Some important things:

- The reason they never aged was that they couldn’t – it’s limbo. Which is why there’s so little difference between them in Mars and Ashes. They could have done it, make-up wise, but they didn’t.

- When Keats killed Viv, he was taking him to hell – Viv had been the most corrupt, putting his fellow officers in danger. Siding with the criminals – the personification of a copper must not be, and thus the most evil thing in this world. This is what Viv chose, and this is why Viv went to hell.

- Gene was killed in real life because of his obsession with being impressive: he mentioned going and kicking the door down to stop those burglars, imagining he was a hero from a Western. Throughout Mars and Ashes he has had cowboy references in his office, mentioned it in his speeches. And his first shot in Ashes was of those stupid cowboy boots, thudding onto the dusty ground. He is towards being cured of this, I think; Alex has taken him down several notches as he started to respect her way of doing things. It seems to be the thing he has to get over in this world – his biggest problem: something like pride, arrogance, but more putting on a front of being the most important being ever, strong and immovable, when really he should show that he's human like the rest of us; he has done that on occasion but he needs to admit it to himself.

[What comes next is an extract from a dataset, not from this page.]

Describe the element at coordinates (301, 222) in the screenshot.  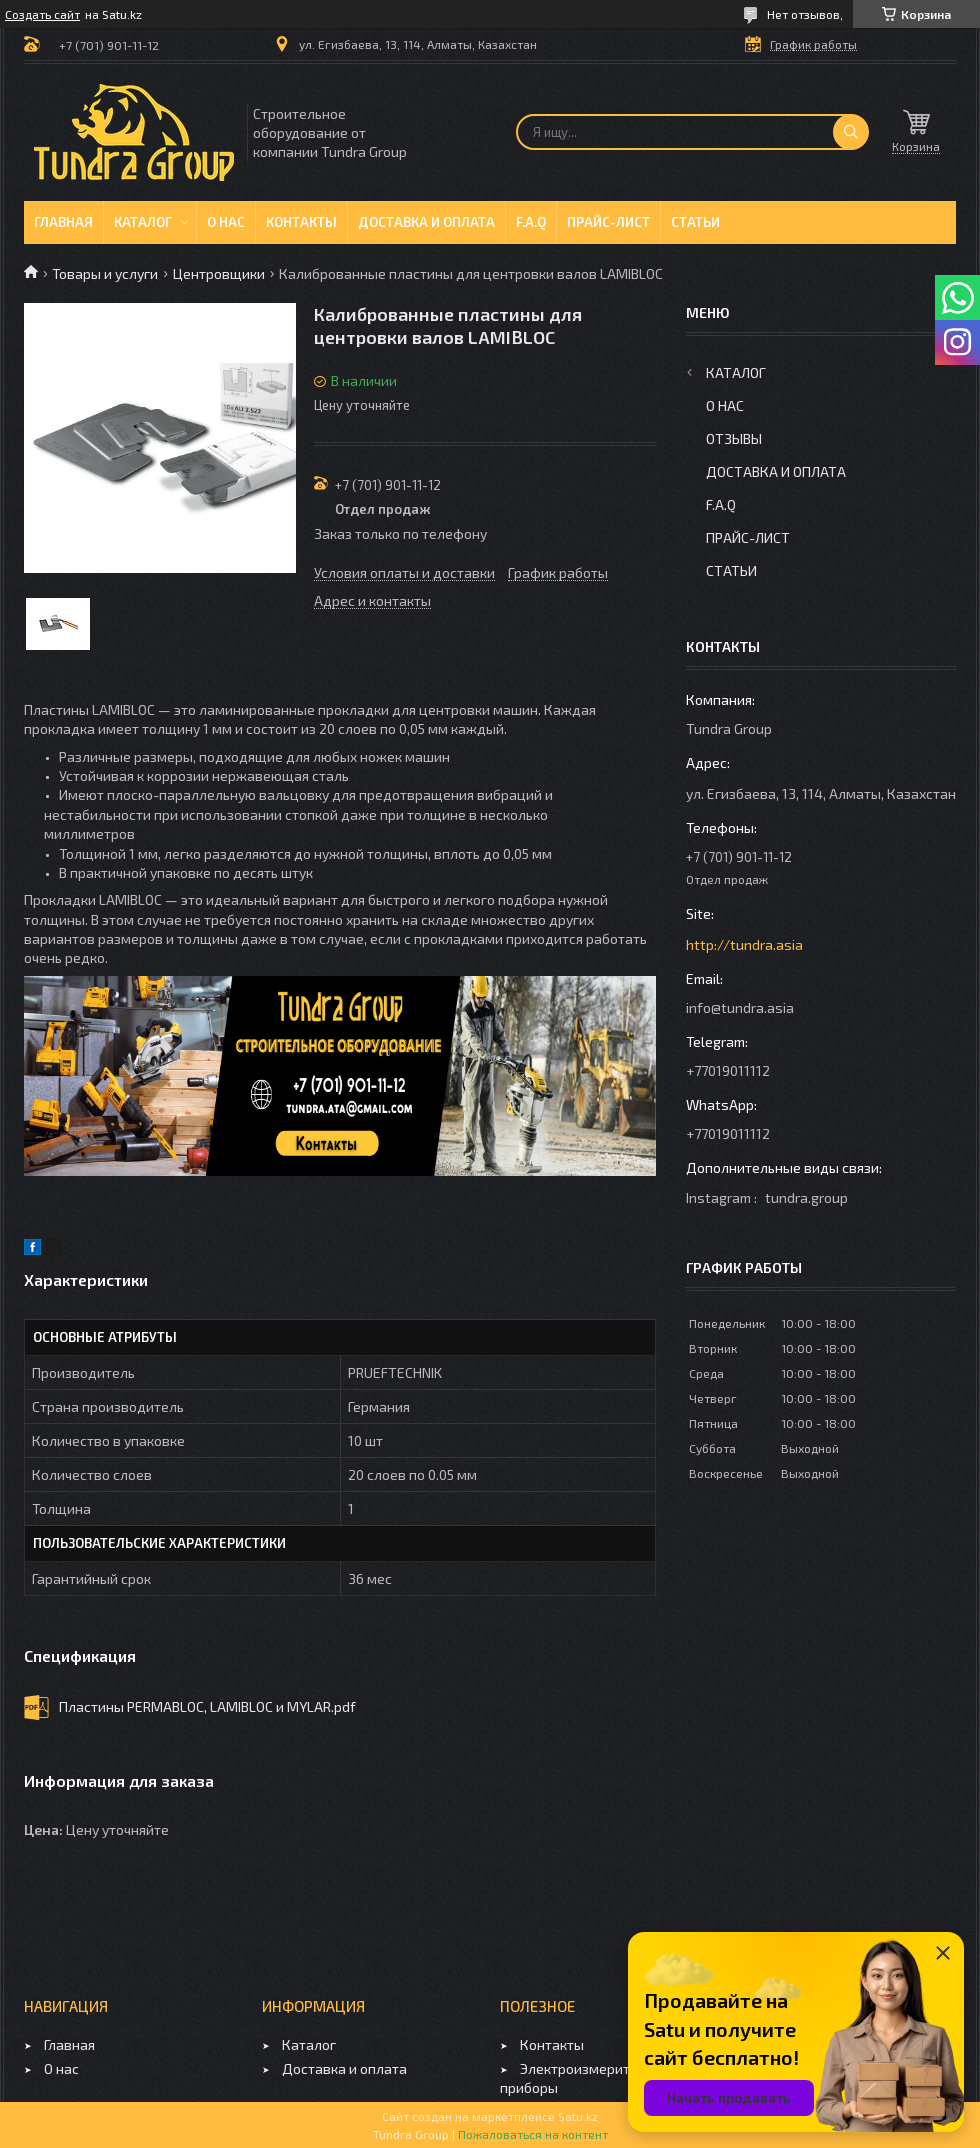 I see `Контакты` at that location.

- Alex’s problem, as mentioned earlier, was that she never saw herself as a human being; first she depended on her parents – then she saw them for what they really were in Series 1. Then she made her husband/boyfriend the most important thing in her world: she started getting over him finally in series 2. When her husband left her, she only had daughter Molly left, and made that girl the centre of her universe when Alex should have been the centre of her universe. She had lived through others for too long, and needed to be herself. Here, in the 80s, she found a new enjoyment in her career, she lived alone again, she faced her demons, she made friends, she developed her personality, she stopped seeing people as objects – she used to think the only person who was ‘real’ was Molly, the rest were just means to an end. And most importantly, she fell in love; she had never been able to let another person that close before. Here she realised her self-worth, and thus she was able to move on. The turning-point? When she had to help Gene. She had become strong enough in herself to help others, so she was ready, and in a way, she was perfect enough to go to heaven.